Nothing but the pictures gets dropped; retype every entry exactly.
Start of Data listing
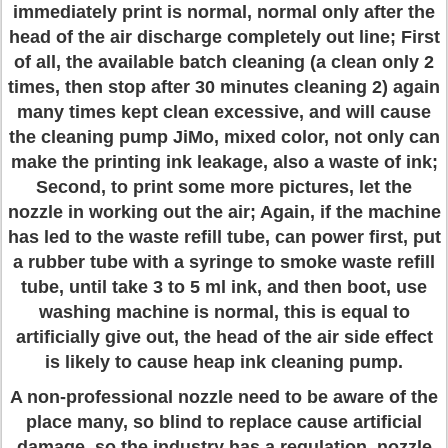
immediately print is normal, normal only after the
head of the air discharge completely out line; First
of all, the available batch cleaning (a clean only 2
times, then stop after 30 minutes cleaning 2) again
many times kept clean excessive, and will cause
the cleaning pump JiMo, mixed color, not only can
make the printing ink leakage, also a waste of ink;
Second, to print some more pictures, let the
nozzle in working out the air; Again, if the machine
has led to the waste refill tube, can power first, put
a rubber tube with a syringe to smoke waste refill
tube, until take 3 to 5 ml ink, and then boot, use
washing machine is normal, this is equal to
artificially give out, the head of the air side effect
is likely to cause heap ink cleaning pump.
A non-professional nozzle need to be aware of the
place many, so blind to replace cause artificial
damage, so the industry has a regulation, nozzle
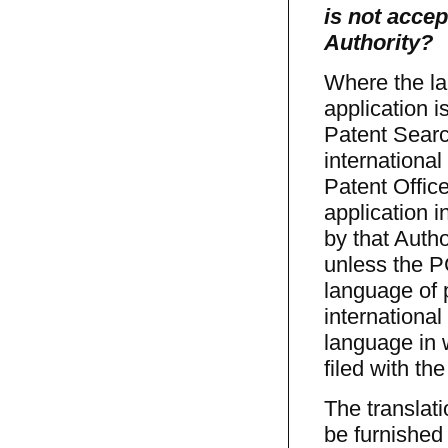
is not acce
Authority?
Where the la
application i
Patent Search
international
Patent Office
application 
by that Autho
unless the PC
language of 
international
language in 
filed with th
The translati
be furnished 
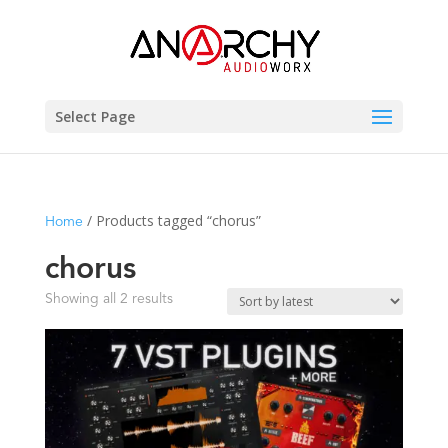
Select Page
/ Products tagged “chorus”
Home
chorus
Sorted
Showing all 2 results
by
latest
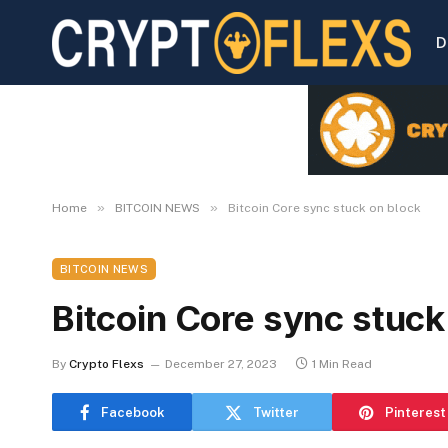
D
»
»
Home
BITCOIN NEWS
Bitcoin Core sync stuck on block
BITCOIN NEWS
Bitcoin Core sync stuck
By
Crypto Flexs
December 27, 2023
1 Min Read
Facebook
Twitter
Pinterest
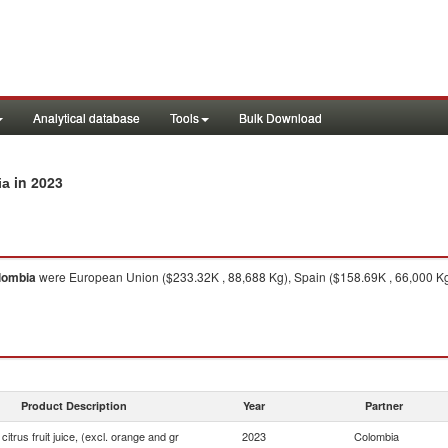
Analytical database
Tools
Bulk Download
in 2023
ia
lombia
were European Union ($233.32K , 88,688 Kg), Spain ($158.69K , 66,000 Kg),
Product Description
Year
Partner
 citrus fruit juice, (excl. orange and gr
2023
Colombia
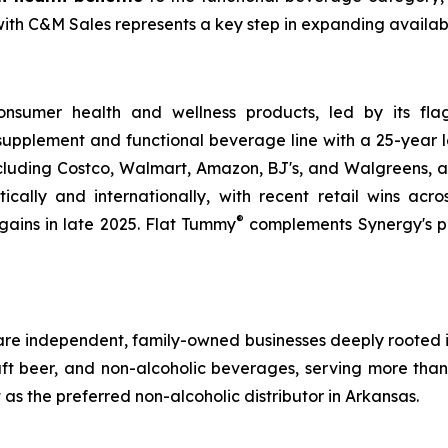
 C&M Sales represents a key step in expanding availabilit
sumer health and wellness products, led by its fla
h supplement and functional beverage line with a 25-year le
ncluding Costco, Walmart, Amazon, BJ's, and Walgreens, 
cally and internationally, with recent retail wins acr
®
gains in late 2025. Flat Tummy
complements Synergy's po
are independent, family-owned businesses deeply rooted i
 craft beer, and non-alcoholic beverages, serving more th
t as the preferred non-alcoholic distributor in Arkansas.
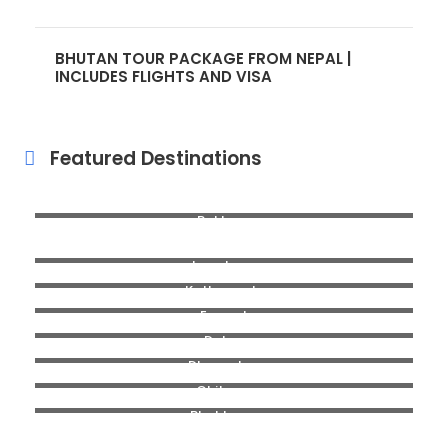
BHUTAN TOUR PACKAGE FROM NEPAL |
INCLUDES FLIGHTS AND VISA
Featured Destinations
Pokhara
Mugu
Langtang
Kathmandu
Everest
Dolpa
Dhorpatan
Chitwan
Bhaktapur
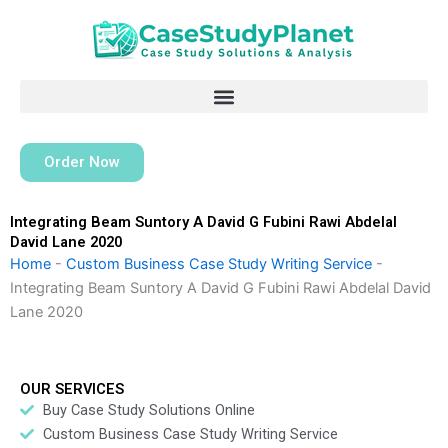
Skip
to
content
Order Now
Integrating Beam Suntory A David G Fubini Rawi Abdelal
David Lane 2020
Home
-
Custom Business Case Study Writing Service
-
Integrating Beam Suntory A David G Fubini Rawi Abdelal David
Lane 2020
OUR SERVICES
Buy Case Study Solutions Online
Custom Business Case Study Writing Service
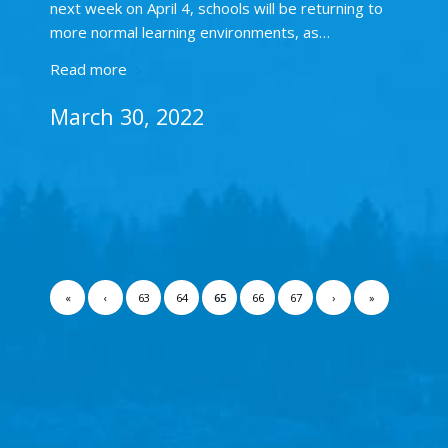
next week on April 4, schools will be returning to
more normal learning environments, as…
Read more
March 30, 2022
«
‹
63
64
65
66
67
›
»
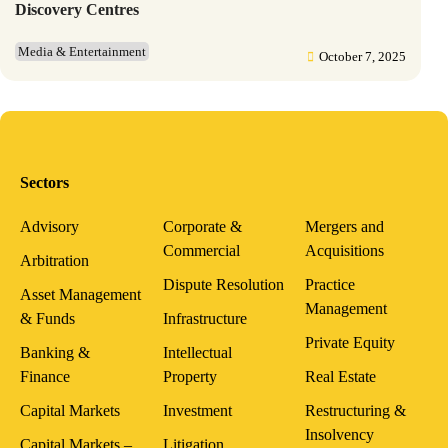
Discovery Centres
Media & Entertainment
October 7, 2025
Sectors
Advisory
Corporate &
Mergers and
Commercial
Acquisitions
Arbitration
Dispute Resolution
Practice
Asset Management
Management
& Funds
Infrastructure
Private Equity
Banking &
Intellectual
Finance
Property
Real Estate
Capital Markets
Investment
Restructuring &
Insolvency
Capital Markets –
Litigation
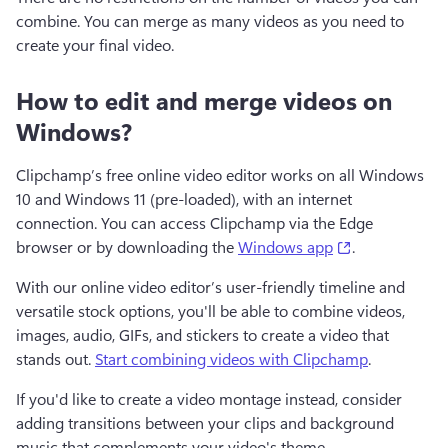
combine. You can merge as many videos as you need to 
create your final video. 
How to edit and merge videos on
Windows?
Clipchamp’s free online video editor works on all Windows 
10 and Windows 11 (pre-loaded), with an internet 
connection. You can access Clipchamp via the Edge 
(opens in a n
browser or by downloading the 
Windows app
. 
With our online video editor’s user-friendly timeline and 
versatile stock options, you'll be able to combine videos, 
images, audio, GIFs, and stickers to create a video that 
stands out. 
Start combining videos with Clipchamp
. 
If you'd like to create a video montage instead, consider 
adding transitions between your clips and background 
music that complements your video's theme.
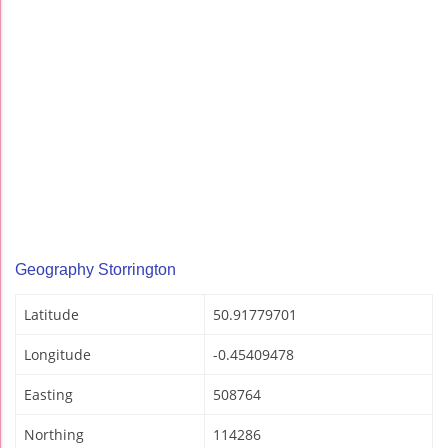
Geography Storrington
Latitude
50.91779701
Longitude
-0.45409478
Easting
508764
Northing
114286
End of Data listing
▸ Response to this exercise:
immediately print is normal, normal only after the
head of the air discharge completely out line; First
of all, the available batch cleaning (a clean only 2
times, then stop after 30 minutes cleaning 2) again
many times kept clean excessive, and will cause
the cleaning pump JiMo, mixed color, not only can
make the printing ink leakage, also a waste of ink;
Second, to print some more pictures, let the
nozzle in working out the air; Again, if the machine
has led to the waste refill tube, can power first, put
a rubber tube with a syringe to smoke waste refill
tube, until take 3 to 5 ml ink, and then boot, use
washing machine is normal, this is equal to
artificially give out, the head of the air side effect
is likely to cause heap ink cleaning pump.
A non-professional nozzle need to be aware of the
place many, so blind to replace cause artificial
damage, so the industry has a regulation, nozzle
is not acce
Authority?
Where the la
application i
Patent Search
international
Patent Office
application 
by that Autho
unless the PC
language of 
international
language in 
filed with th
The translati
be furnished 
Select Page
/ Products tagged “chorus”
Home
chorus
Sorted
Showing all 2 results
by
latest
D
»
»
Home
BITCOIN NEWS
Bitcoin Core sync stuck on block
BITCOIN NEWS
Bitcoin Core sync stuck
By
Crypto Flexs
December 27, 2023
1 Min Read
Facebook
Twitter
Pinterest
Analytical database
Tools
Bulk Download
in 2023
ia
lombia
were European Union ($233.32K , 88,688 Kg), Spain ($158.69K , 66,000 Kg),
Product Description
Year
Partner
 citrus fruit juice, (excl. orange and gr
2023
Colombia
 C&M Sales represents a key step in expanding availabilit
sumer health and wellness products, led by its fla
h supplement and functional beverage line with a 25-year le
ncluding Costco, Walmart, Amazon, BJ's, and Walgreens, 
cally and internationally, with recent retail wins acr
®
gains in late 2025. Flat Tummy
complements Synergy's po
are independent, family-owned businesses deeply rooted i
 craft beer, and non-alcoholic beverages, serving more th
t as the preferred non-alcoholic distributor in Arkansas.
BHUTAN TOUR PACKAGE FROM NEPAL |
INCLUDES FLIGHTS AND VISA
Featured Destinations
Pokhara
Mugu
Langtang
Kathmandu
Everest
Dolpa
Dhorpatan
Chitwan
Bhaktapur
Skip
to
content
Order Now
Integrating Beam Suntory A David G Fubini Rawi Abdelal
David Lane 2020
Home
-
Custom Business Case Study Writing Service
-
Integrating Beam Suntory A David G Fubini Rawi Abdelal David
Lane 2020
OUR SERVICES
Buy Case Study Solutions Online
Custom Business Case Study Writing Service
next week on April 4, schools will be returning to
more normal learning environments, as…
Read more
March 30, 2022
«
‹
63
64
65
66
67
›
»
Discovery Centres
Media & Entertainment
October 7, 2025
Sectors
Advisory
Corporate &
Mergers and
Commercial
Acquisitions
Arbitration
Dispute Resolution
Practice
Asset Management
Management
& Funds
Infrastructure
Private Equity
Banking &
Intellectual
Finance
Property
Real Estate
Capital Markets
Investment
Restructuring &
Insolvency
Capital Markets –
Litigation
combine. You can merge as many videos as you need to 
create your final video. 
How to edit and merge videos on
Windows?
Clipchamp’s free online video editor works on all Windows 
10 and Windows 11 (pre-loaded), with an internet 
connection. You can access Clipchamp via the Edge 
(opens in a n
browser or by downloading the 
Windows app
. 
With our online video editor’s user-friendly timeline and 
versatile stock options, you'll be able to combine videos, 
images, audio, GIFs, and stickers to create a video that 
stands out. 
Start combining videos with Clipchamp
. 
If you'd like to create a video montage instead, consider 
adding transitions between your clips and background 
music that complements your video's theme.
Geography Storrington
Latitude
50.91779701
Longitude
-0.45409478
Easting
508764
Northing
114286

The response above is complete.